What have I done? I'll think. But really, what have I done? I was reaching my goal and then I got worried and then I just ruined myself. But I guess, with anorexia, there really is no goal. Because the goal is never risky enough. Until it's too late. Until you're in the hospital being poked with IV's that lead to a rich in calorie food supply and you can do nothing about it. Pounds are constantly being added to you. I guess that's what scares me, really. The fact that if I take it too far... no. I know what you're thinking, I'm not afraid of dying. I'm afraid of losing progress.  

Because if I do die, I want to die skinny. oh so skinny. 

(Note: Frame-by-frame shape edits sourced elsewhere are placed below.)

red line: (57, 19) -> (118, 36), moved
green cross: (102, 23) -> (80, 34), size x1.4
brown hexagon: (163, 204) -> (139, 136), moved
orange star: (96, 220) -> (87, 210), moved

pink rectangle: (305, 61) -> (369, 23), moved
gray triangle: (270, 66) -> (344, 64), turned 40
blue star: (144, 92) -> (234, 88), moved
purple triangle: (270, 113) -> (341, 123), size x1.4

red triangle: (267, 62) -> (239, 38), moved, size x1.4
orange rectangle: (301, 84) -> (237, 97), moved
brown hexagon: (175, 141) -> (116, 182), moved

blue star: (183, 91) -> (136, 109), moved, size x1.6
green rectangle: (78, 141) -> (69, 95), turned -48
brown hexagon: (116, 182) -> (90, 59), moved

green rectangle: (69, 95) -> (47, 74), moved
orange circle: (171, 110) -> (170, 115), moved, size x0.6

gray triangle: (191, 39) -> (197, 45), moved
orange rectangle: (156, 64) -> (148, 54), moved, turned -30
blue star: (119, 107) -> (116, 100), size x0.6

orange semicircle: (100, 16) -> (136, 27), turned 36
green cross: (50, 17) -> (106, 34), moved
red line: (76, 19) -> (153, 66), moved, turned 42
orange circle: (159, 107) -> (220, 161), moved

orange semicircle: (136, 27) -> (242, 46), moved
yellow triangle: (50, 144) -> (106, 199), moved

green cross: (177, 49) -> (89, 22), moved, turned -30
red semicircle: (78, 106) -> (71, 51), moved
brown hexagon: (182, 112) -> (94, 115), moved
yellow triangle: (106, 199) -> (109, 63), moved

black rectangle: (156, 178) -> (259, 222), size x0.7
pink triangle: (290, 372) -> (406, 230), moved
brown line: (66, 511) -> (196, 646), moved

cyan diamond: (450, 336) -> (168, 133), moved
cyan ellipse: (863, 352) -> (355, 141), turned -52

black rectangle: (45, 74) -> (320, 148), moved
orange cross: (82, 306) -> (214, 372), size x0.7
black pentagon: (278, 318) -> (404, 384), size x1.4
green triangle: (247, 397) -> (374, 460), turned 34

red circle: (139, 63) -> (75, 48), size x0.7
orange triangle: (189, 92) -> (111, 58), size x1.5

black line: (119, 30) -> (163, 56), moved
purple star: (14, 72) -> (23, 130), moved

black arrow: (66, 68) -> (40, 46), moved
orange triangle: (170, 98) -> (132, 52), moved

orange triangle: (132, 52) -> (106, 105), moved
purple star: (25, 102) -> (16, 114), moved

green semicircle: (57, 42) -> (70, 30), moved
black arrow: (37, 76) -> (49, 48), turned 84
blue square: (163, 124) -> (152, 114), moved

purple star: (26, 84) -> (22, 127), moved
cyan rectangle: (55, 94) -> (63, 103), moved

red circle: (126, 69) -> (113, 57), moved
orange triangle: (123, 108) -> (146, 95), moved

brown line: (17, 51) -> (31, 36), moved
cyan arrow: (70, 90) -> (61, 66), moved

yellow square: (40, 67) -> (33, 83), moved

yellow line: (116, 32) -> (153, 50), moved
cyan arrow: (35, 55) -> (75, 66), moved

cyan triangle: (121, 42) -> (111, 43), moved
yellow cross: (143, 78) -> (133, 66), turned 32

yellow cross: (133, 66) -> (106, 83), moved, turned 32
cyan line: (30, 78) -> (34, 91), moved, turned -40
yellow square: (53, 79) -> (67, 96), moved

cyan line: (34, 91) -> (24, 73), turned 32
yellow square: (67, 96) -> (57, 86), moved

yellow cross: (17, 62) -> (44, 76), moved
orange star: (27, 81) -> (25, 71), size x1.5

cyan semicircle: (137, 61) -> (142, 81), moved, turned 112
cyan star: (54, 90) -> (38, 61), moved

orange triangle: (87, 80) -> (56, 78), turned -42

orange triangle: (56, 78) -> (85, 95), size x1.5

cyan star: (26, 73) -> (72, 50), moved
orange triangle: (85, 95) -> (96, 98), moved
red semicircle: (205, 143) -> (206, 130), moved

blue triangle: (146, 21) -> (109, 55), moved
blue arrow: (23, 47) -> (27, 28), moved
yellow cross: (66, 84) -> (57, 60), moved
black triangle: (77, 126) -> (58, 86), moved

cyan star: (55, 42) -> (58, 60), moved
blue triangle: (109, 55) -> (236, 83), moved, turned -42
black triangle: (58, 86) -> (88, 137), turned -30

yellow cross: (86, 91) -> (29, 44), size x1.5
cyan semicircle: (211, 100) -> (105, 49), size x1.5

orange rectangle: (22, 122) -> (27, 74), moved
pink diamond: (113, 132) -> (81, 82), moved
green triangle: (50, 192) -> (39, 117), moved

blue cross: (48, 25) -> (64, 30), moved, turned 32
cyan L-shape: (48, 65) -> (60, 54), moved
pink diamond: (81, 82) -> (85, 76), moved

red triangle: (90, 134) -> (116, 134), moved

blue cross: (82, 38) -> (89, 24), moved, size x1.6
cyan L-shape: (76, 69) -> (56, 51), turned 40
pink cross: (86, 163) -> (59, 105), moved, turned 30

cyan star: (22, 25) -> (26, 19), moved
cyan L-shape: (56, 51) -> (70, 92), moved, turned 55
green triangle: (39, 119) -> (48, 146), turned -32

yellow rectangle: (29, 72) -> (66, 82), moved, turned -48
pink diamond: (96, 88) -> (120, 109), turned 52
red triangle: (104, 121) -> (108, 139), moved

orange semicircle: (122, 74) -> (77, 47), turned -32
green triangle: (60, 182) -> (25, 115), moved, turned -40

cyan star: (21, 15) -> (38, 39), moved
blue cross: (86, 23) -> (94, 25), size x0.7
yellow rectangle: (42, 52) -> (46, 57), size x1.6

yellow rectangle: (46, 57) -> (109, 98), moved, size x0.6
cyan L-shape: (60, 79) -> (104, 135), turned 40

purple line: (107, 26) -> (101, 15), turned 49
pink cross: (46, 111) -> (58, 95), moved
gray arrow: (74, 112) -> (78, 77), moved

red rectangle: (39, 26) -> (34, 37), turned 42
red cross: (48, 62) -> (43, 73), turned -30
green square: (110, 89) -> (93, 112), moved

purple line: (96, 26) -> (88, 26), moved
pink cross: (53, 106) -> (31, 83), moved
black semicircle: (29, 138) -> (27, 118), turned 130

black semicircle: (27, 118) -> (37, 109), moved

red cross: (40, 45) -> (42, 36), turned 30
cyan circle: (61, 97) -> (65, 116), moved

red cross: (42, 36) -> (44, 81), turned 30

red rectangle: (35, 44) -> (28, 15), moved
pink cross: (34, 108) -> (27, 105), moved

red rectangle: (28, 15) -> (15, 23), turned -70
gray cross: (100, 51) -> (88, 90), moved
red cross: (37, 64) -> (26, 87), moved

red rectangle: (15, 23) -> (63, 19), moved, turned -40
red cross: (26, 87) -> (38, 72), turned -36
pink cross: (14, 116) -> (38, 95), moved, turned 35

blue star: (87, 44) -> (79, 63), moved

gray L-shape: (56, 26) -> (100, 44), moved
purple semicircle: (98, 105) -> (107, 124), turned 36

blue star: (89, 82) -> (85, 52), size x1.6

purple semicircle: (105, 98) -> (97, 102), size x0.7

But today wasn't like those other days because I saw Clint from across the isle, his arms snd his kisses draped soothingly over a beautiful girl. I felt a welling, aching hate on my chest for her immediately. It was almost like I couldn't control it and then I got envious of the tasty items she was packing into her cart as he only smiled and encouraged her. He didn't care if she got fat. But she probably wouldn't gain anything anyway. Girls like that don't gain pounds. 

Before I knew it, my fists were clenching and my eyes were burning so I simply and quietly walked out of the store. And don't even think for a second that I went into the cafe. Oh no, I'm too strong for that.